Van visser tot schipper aan wal

Als telg uit een arbeidersgezin hadden ze het bij Oosterender Biem Trap thuis niet breed. De schoolmeester zag wel dat hij over een goed stel hersens beschikte. Maar de landbouwschool zat er niet in, Biem moest al jong helpen de kost te verdienen.

Hij raakte bij Willem Kikkert en Rein "de Bul" Eelman op het land aan het werk. In de oorlog rooide hij samen met zijn vader Cor Trap aardappels. Ze werden betaald per meter. Biem kon goed met paarden overweg. Zo kwam het dat hij met de platte wagen af en aan reed om de oogst van het land te krijgen.

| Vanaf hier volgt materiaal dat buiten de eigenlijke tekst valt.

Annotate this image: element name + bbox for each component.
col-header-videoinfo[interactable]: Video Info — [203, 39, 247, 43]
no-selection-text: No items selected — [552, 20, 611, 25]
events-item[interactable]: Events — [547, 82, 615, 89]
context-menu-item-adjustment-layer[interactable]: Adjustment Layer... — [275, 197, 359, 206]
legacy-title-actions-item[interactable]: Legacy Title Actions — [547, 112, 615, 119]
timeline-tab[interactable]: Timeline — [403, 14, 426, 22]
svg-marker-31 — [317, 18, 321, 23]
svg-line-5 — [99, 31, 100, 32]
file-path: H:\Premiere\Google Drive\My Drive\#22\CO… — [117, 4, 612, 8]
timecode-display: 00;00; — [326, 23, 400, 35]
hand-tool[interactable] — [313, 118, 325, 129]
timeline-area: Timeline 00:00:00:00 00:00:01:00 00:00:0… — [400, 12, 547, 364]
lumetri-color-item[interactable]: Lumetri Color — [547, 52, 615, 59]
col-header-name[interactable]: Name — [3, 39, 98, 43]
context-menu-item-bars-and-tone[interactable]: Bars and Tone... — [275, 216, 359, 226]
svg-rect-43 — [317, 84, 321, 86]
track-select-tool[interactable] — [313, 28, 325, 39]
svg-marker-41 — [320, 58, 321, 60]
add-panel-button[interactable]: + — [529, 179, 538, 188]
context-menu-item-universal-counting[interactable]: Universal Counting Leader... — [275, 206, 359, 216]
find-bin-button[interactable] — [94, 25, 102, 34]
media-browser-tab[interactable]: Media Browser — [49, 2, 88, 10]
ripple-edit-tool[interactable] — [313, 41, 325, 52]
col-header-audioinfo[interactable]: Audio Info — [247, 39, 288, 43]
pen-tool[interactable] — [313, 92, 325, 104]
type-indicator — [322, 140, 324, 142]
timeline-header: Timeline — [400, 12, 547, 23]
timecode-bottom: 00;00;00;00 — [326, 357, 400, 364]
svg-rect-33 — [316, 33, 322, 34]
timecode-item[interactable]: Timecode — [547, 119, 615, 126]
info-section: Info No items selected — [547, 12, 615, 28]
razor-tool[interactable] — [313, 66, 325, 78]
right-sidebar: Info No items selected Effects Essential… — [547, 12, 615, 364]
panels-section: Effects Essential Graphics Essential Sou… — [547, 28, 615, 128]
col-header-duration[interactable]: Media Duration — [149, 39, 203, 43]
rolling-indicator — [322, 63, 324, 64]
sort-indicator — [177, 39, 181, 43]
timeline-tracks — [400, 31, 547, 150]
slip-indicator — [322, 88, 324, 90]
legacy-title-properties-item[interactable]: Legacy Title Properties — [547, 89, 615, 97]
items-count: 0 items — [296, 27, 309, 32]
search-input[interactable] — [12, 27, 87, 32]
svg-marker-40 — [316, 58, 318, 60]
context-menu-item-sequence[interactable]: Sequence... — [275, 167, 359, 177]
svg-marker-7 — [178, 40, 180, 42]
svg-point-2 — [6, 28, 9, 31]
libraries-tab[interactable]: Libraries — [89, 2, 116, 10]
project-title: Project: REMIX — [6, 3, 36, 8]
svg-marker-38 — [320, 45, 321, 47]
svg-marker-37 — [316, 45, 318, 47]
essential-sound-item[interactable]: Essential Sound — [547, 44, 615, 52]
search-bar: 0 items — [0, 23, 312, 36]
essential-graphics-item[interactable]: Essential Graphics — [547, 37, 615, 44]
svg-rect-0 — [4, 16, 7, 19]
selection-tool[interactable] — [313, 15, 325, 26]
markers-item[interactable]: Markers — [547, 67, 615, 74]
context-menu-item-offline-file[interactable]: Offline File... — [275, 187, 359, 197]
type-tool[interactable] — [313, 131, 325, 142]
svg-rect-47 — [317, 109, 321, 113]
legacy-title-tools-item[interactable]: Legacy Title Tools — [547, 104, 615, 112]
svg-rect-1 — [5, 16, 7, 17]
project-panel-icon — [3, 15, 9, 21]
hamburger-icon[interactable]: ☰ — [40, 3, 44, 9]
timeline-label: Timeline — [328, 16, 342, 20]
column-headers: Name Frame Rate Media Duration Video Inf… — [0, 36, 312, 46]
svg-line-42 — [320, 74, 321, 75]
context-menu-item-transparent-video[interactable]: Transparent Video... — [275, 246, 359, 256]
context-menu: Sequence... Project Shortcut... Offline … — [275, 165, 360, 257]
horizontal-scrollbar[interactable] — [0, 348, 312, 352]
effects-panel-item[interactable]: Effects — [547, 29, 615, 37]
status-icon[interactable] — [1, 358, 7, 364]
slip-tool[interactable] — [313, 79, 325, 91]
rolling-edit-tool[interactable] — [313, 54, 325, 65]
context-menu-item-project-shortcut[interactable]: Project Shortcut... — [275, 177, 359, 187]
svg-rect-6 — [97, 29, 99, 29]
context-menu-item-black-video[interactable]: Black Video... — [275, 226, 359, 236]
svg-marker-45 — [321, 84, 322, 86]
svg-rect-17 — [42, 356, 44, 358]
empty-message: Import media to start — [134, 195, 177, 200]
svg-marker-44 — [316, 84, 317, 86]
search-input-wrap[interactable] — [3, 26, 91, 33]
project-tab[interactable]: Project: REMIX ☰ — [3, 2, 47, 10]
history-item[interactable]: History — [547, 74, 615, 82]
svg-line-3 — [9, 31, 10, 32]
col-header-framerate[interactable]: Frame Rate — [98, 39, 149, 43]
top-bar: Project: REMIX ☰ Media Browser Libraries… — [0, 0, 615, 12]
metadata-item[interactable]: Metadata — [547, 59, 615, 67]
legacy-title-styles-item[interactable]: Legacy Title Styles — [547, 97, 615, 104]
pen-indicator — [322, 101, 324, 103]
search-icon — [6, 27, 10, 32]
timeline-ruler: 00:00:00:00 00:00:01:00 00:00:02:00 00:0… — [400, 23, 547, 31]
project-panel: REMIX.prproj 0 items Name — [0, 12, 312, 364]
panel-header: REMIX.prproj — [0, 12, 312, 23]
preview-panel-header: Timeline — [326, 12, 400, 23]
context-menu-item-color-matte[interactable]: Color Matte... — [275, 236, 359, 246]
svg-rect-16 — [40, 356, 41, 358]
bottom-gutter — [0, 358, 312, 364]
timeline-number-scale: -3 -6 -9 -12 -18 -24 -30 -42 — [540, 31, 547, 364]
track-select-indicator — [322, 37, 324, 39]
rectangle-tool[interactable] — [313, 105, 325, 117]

Hij was van gereformeerde huize, zoals veel tijdgenoten hield het geloof zijn vader flink bezig. Zelfs zodanig dat zijn naam voorkomt in De Sprekende Slang, het boek dat het kerkelijk conflict in Oosterend beschrijft en dat het gelovige dorp diep verdeelde. Trap sr. koos voor Hersteld Verband. Ook na de sloop van deze kerk was hij er nog niet klaar mee. Zo stuurde hij Biem eens op pad om kerkelijke pamfletten te verspreiden. Toen Biem deze per abuis ook bij iemand van een andere kerk had bezorgd, werd hij teruggestuurd. Het was volgens zijn vader iemand van de "tegenpartij". De betrokkene nam het gemoedelijk op: "Ik dacht al dat je verkeerd zat..."

In de visserij was meer te verdienen dan op het land, zo raakte hij bij Cor en Piet Vlaming, ooms van moeders kant, aan het werk. Hij trouwde met Grietje Ellen van de "51" en nam later het visserijbedrijf van haar vader over. In 1959 liet hij zijn eerste nieuwe kotter bouwen, de TX14 "Willem Cornelis". Nadien zouden er meer volgen. Vissen deed hij tot zijn 53ste, waarna hij het aan anderen overliet en schipper aan wal werd en onder meer hielp in de nettenschuur. Hij bleef nadien altijd betrokken bij de visserij.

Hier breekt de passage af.